Yin elaborated that a specific Bitcoin DeFi application would replicate one of the largest ETH DeFi protocols, Lido – which holds $28 billion and accounts for half of Ethereum’s DeFi TVL.
“SolvBTC is currently developing an underlying BTC yield protocol,” said Yin. “Additionally, Unicross has implemented a Rune trading protocol on a BTC L2, allowing users to trade Layer 1 (L1) assets more cheaply on L2. These represent the more innovative aspects of the sector.”
Bitcoin DeFi May Overtake Ethereum
While Bitcoin DeFi may appear similar to Ethereum, Shah believes that decentralized finance using BTC may eventually surpass Ethereum.
“Looking at DappRadar, Ethereum has over 600 active apps with varying volume and activity,” said Shah. “I have no reason to expect that Bitcoin DeFi cannot match Ethereum, and eventually flip it for Dapps in the ecosystem.”
Certain solutions are also making it easier to bring Ethereum Dapps to Bitcoin.
Zack Voell, Director of Marketing at Botanix Labs, told Cryptonews that Botanix had created a “Spiderchain” that easily enables DeFi on Bitcoin.
“Spiderchain creates a fully EVM-equivalent environment for Dapps and smart contracts on Ethereum to be copy-pasted to run natively on Bitcoin,” said Voell. “Botanix Labs is building the Spiderchain to combine the two most Lindy technologies in crypto — the EVM and Bitcoin — instead of trying to reinvent a completely new protocol or virtual machine.”
Challenges May Slow Adoption
Although it’s too soon to determine the fate of Bitcoin DeFi, certain challenges may slow adoption.

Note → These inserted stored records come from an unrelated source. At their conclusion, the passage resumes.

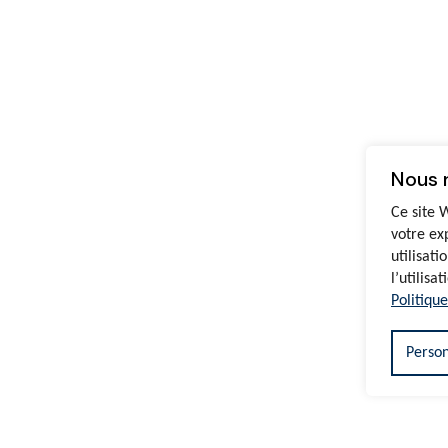
Nous 
Ce site 
votre ex
utilisati
l’utilisa
Politique
Person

For instance, Yin pointed out that liquidity fragmentation often results from the difficulty of implementing DeFi on an L1 network. This, in turn, forces most activities to disperse across various L2 solutions, yet Yin noted that this may make it difficult to concentrate liquidity.
“A potential solution could be to create omnichain liquidity, similar to the Stone protocol in the Ethereum ecosystem,” he said. “We look forward to future implementations like M-STONEBTC and Solv Protocol that could unify BTC L2 liquidity.”
Additionally, Shah mentioned that Bitcoin’s challenge is keeping the base layer secure, stable, and untampered.
“That is where scaling becomes paramount,” she said. “A healthy and diverse L2 ecosystem will be what ultimately drives Bitcoin DeFi, as a vertical, to succeed.”
Shah added that programming environments on Bitcoin are inherently difficult since many developers from other ecosystems are less familiar with Bitcoin script.
She noted that one way to combat this is to create WebAssembly (WASM) or different run-time environments like Rust, Solidity, and Cosmos with L2s.
“This approach will likely help bring new developers into the ecosystem,” she remarked.